An inquiry by federal judges in Louisiana revealed that MMA filed thousands of hurricane-damage lawsuits, many of them on behalf of property owners that it did not represent and some of them against the wrong insurance company. Federal judges for both the Eastern and Western Louisiana districts have barred the law firm from proceeding with lawsuits and a Circuit Court judge has issued a similar order for Louisiana state courts.
A lawsuit filed in March on behalf of homeowners that MMA allegedly claimed to represent, when in fact it represented restoration contractors, has been removed from state court to the US District Court for Eastern Louisiana.
Katherine Monson, the wife of New Orleans insurance defense attorney Matthew Monson, has also sued MMA and Tort Network, which owns an Arizona-based marketing company that does business as Velawcity. Her complaint alleges the law firm and the marketing company conspired to violate Texas barratry laws.
Now one of MMA’s former business partners has turned against it.
GES and ARS are both controlled by Giuseppe Gagliano and Domenico Gagliano of Toronto, Canada. The two men incorporated GES as a Delaware corporation headquartered in Conroe, Texas in February 2022.
GES’ lawsuit says MMA hired it to provide field inspections for residential and commercial properties damaged by hail, fire, water intrusion, collapse, wind and flooding. Initially, MMA paid some invoices, but “has since fallen woefully behind on payments,” its lawsuit says.
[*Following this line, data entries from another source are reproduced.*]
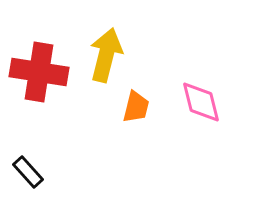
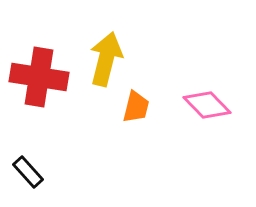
yellow arrow: moved 4 px down
red cross: moved 5 px down
pink diamond: moved 6 px right, 3 px down; rotated 30 degrees counterclockwise
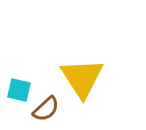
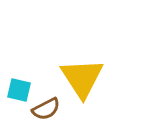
brown semicircle: rotated 16 degrees clockwise
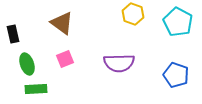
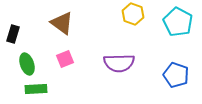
black rectangle: rotated 30 degrees clockwise
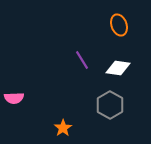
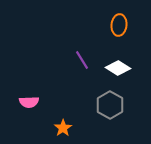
orange ellipse: rotated 25 degrees clockwise
white diamond: rotated 25 degrees clockwise
pink semicircle: moved 15 px right, 4 px down
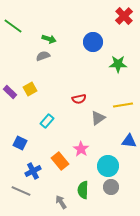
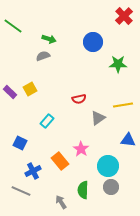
blue triangle: moved 1 px left, 1 px up
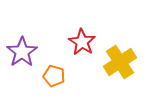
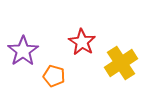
purple star: moved 1 px right, 1 px up
yellow cross: moved 1 px right, 1 px down
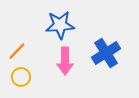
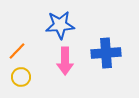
blue cross: rotated 28 degrees clockwise
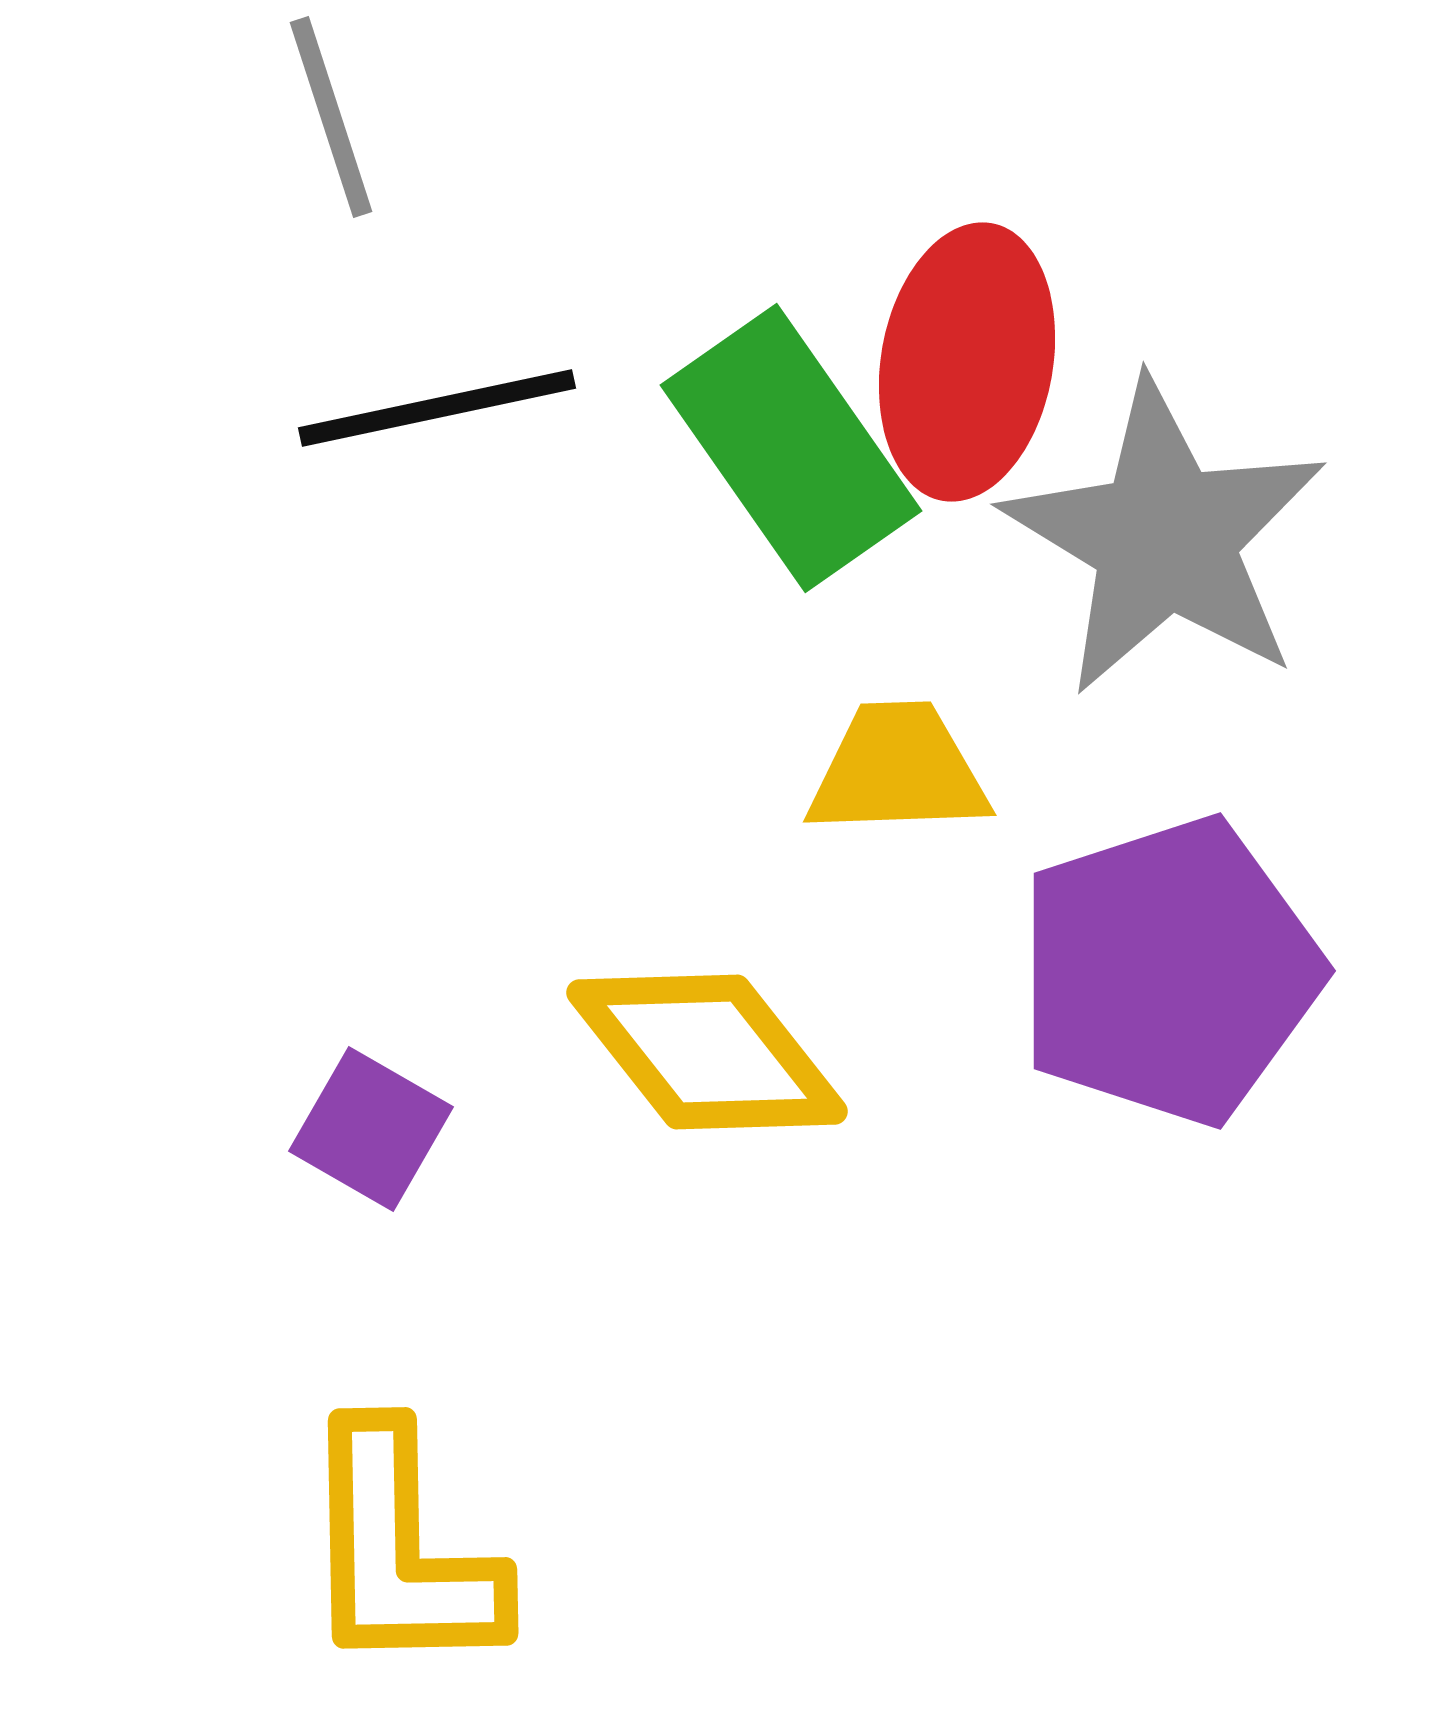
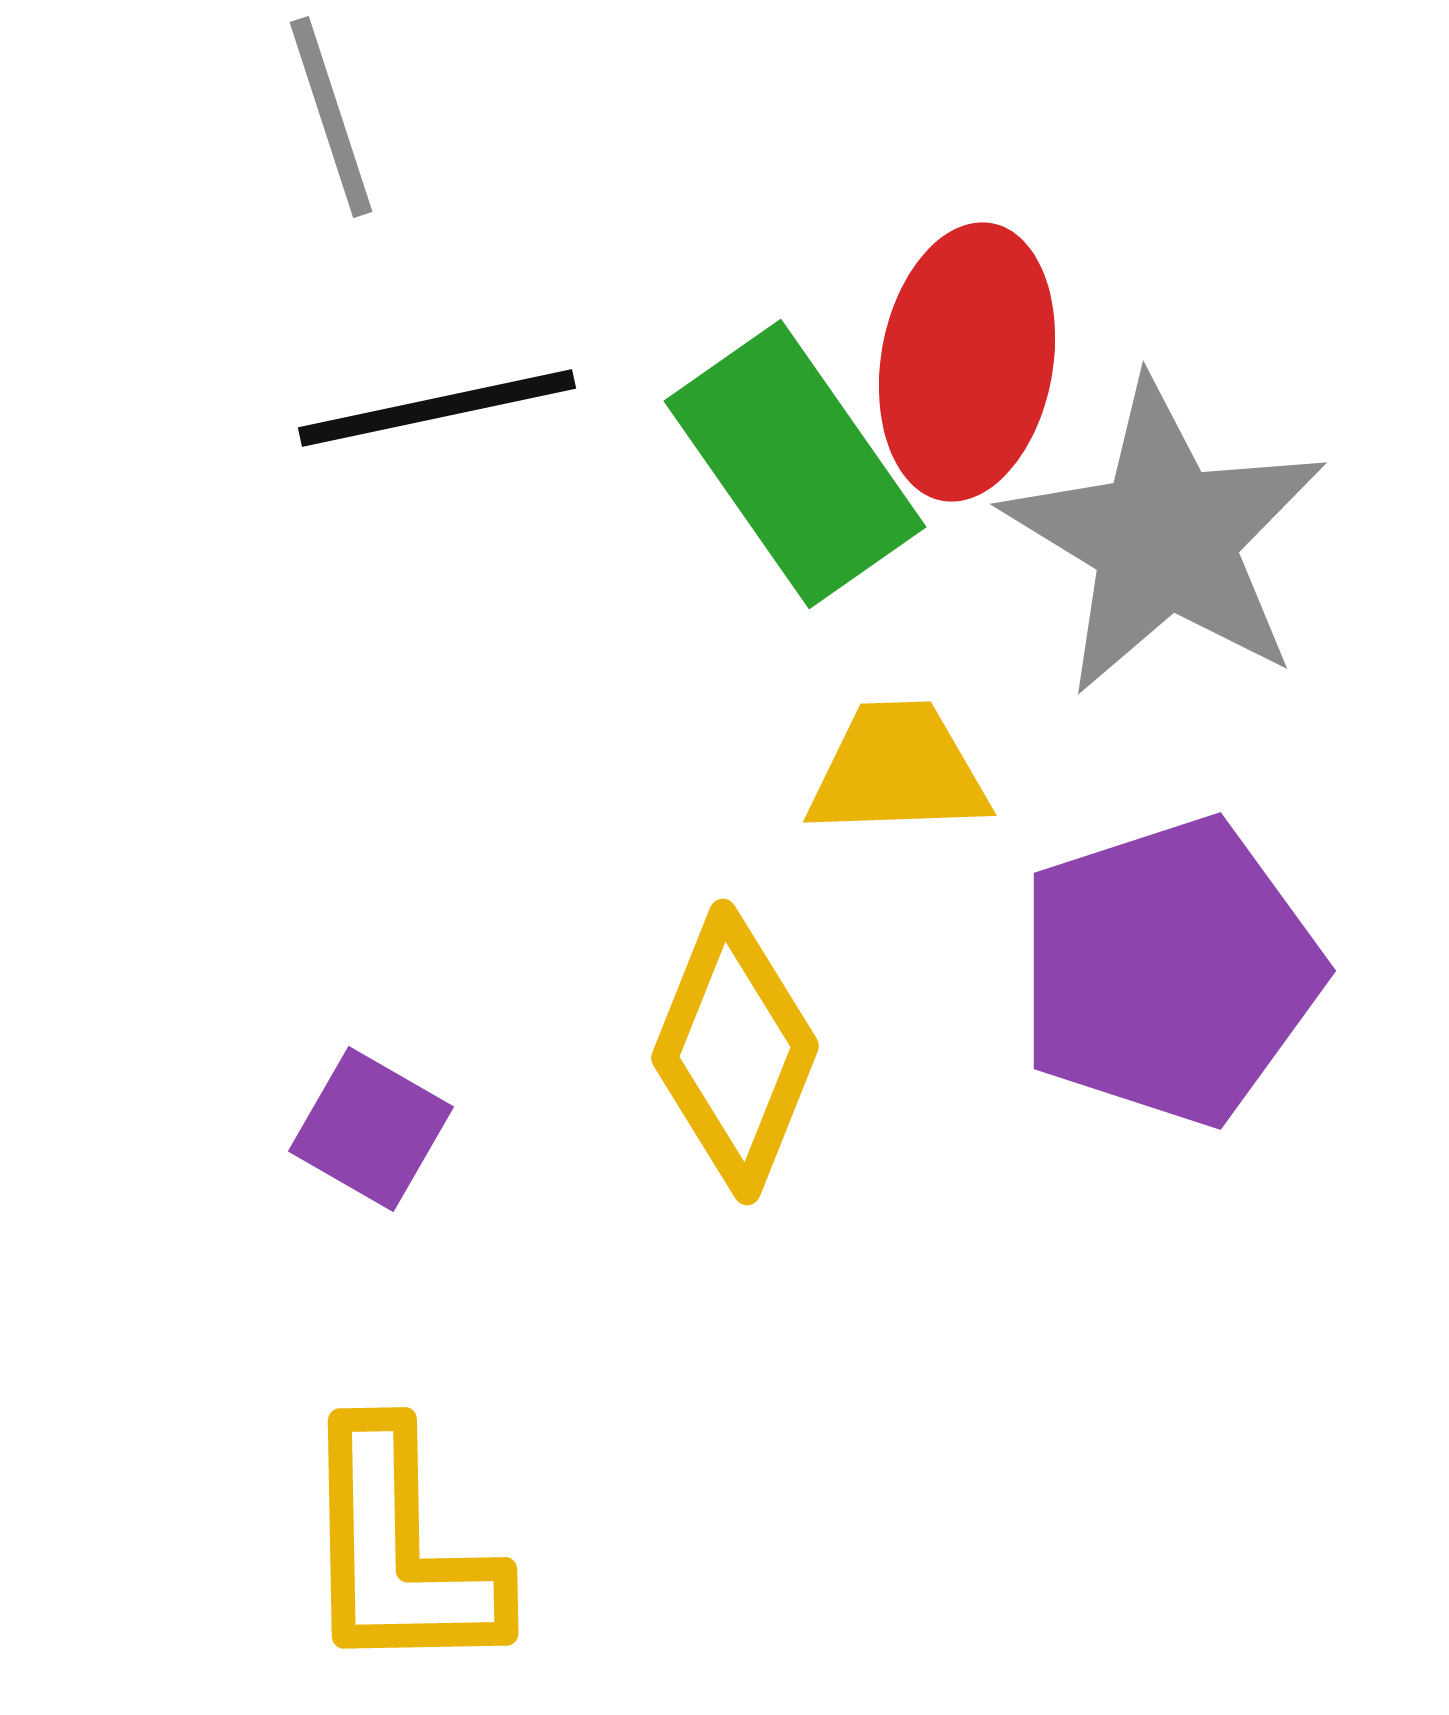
green rectangle: moved 4 px right, 16 px down
yellow diamond: moved 28 px right; rotated 60 degrees clockwise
GES says MMA owes $9,885,862.99 and is asking the court to award that amount, plus attorney fees, interest and cost.
The lawsuit filed by ARS last week says that MMA founding partner John Zachary Moseley promised that the company could quadruple its money by loaning it $3 million. ARS wired the money to MMA’s bank in December 2021, but the loan has not been repaid, according to the complaint.